ATLANTA (Reuters) -Atlanta Federal Reserve Bank President Raphael Bostic said on Friday he now expects just a single quarter-point interest rate cut this year instead of the two he had projected, citing persistent inflation and stronger-than-anticipated economic data.

“I’m definitely less confident than I was in December” that inflation will continue to fall towards the Fed’s 2% target, Bostic told reporters after a forum. Price pressure concerns led him to scale back this year’s rate-cut outlook and push back the likely start date, he added.

Bostic had previously said rate reductions might start as soon as this summer. The Fed is widely expected to reduce rates beginning in June.

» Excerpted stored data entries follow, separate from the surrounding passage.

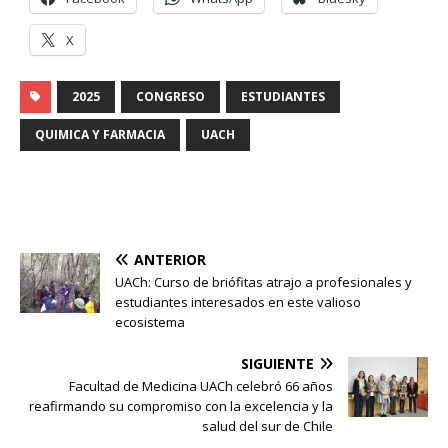
X
2025
CONGRESO
ESTUDIANTES
QUIMICA Y FARMACIA
UACH
ANTERIOR
UACh: Curso de briófitas atrajo a profesionales y
estudiantes interesados en este valioso
ecosistema
SIGUIENTE
Facultad de Medicina UACh celebró 66 años
reafirmando su compromiso con la excelencia y la
salud del sur de Chile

Bostic said the economy has proved more resilient than anticipated, with recent data causing him to roughly double his 2024 U.S. economic growth estimate to 2%. He saw little or no change in the current 3.9% unemployment rate, a level considered inflationary not too long go, he added.

While he feels inflation is on an “arc” lower, it may be moving slower, and he cited concern about the number of items still recording outsized price increases.

The balance of risks has shifted towards waiting longer before easing monetary policy, said Bostic, a voter this year on the U.S. central bank’s interest rate policy and its first official to speak publicly since the Federal Open Market Committee meeting ended on Wednesday.

The Fed held rates steady in the 5.25% to 5.5% range at the meeting, with most policymakers still expecting at least three rate cuts this year, but its new projections reflected slower progress on inflation and continued economic strength.

“If we have an economy that is growing above potential, and we have an economy where unemployment is at levels that were deemed to be unimaginable without pricing pressures, and if we have an economy where inflation is moderating … those are good things,” Bostic said. “That gives us space for patience.”